Desire for a Flood

We are not ascetics. We love good food and wine (well, Sue’s pancreas has decided she can’t have alcohol any more, but she loves the smell) and we prefer nice furniture to garage sale stuff. We like a comfortable life and nice things.

Clearly, though, folks who are doing their best to divest themselves of stuff aren’t focused on said stuff too much.

Our goal is a simple lifestyle. This doesn’t mean living on crummy food or in dingy basements. (Consider that some of our best alcoholic beverages originated in monasteries.) It’s about choosing which stuff needs to be nice, and which stuff doesn’t matter.

I read this sentence this morning:

“This world’s advertising elements try to build in us a desire for a flood of consumer goods that we do not need. (Italics mine.)

Need. That can be a tough word to define, and we’re in the process of redefining it for ourselves.

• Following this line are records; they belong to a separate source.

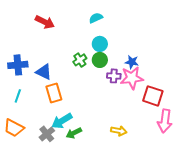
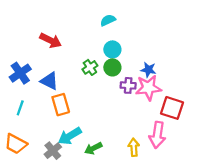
red arrow: (45, 22) -> (51, 40), moved
blue cross: (18, 65) -> (20, 73), turned -30
pink arrow: (165, 121) -> (157, 135), moved
yellow arrow: (119, 131) -> (134, 147), turned -105
green arrow: (74, 133) -> (93, 148), moved

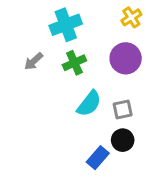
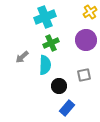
gray arrow: (34, 61) -> (22, 57), moved
cyan semicircle: (89, 104) -> (45, 65), moved, turned -36
black circle: (123, 140) -> (59, 86), moved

Most of us can agree that the average family does not need six cars, or a house with more bathrooms than people.

But how many computers does our family ‘need’ ? Does Fiona need a computer? Do I need all my musical instruments?

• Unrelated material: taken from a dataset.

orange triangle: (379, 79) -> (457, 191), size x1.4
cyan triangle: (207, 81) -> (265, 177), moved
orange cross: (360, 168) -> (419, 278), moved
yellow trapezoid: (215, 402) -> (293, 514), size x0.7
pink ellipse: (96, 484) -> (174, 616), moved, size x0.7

Drawing the line between ‘need’ and ‘want’ is a difficult and, in the end, subjective and personal challenge. Resisting the media’s crushing push to make me want more more more, though, is an imperative.


  1. Joel,

    Same thing I and Frances were discussing some months back. Why it’s too important to buy things via credit card? Can’t we control our wishes? Yes we can! But that little Satan’s plastic card in our wallet doesn’t let us:)

    Guess what? I don’t keep credit card:)

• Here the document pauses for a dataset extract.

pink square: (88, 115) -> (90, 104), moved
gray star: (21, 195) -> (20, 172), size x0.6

  2. Ah, Caitlyn, despite how it may look, I love clothes. I tend to pack far more than I need for most trips.

    And I brought four pairs of shoes for our short trip, not to mention 15 mismatched socks (Little Miss Matched, in fact) which I wear around the house.

  3. Kamil, we’ve developed the habit of using our credit cards as a way to track expenses, to avoid carrying too much cash, but definitely not to buy things we can’t afford.

    Of course, those for whom the temptation is too much shouldn’t carry the card, right?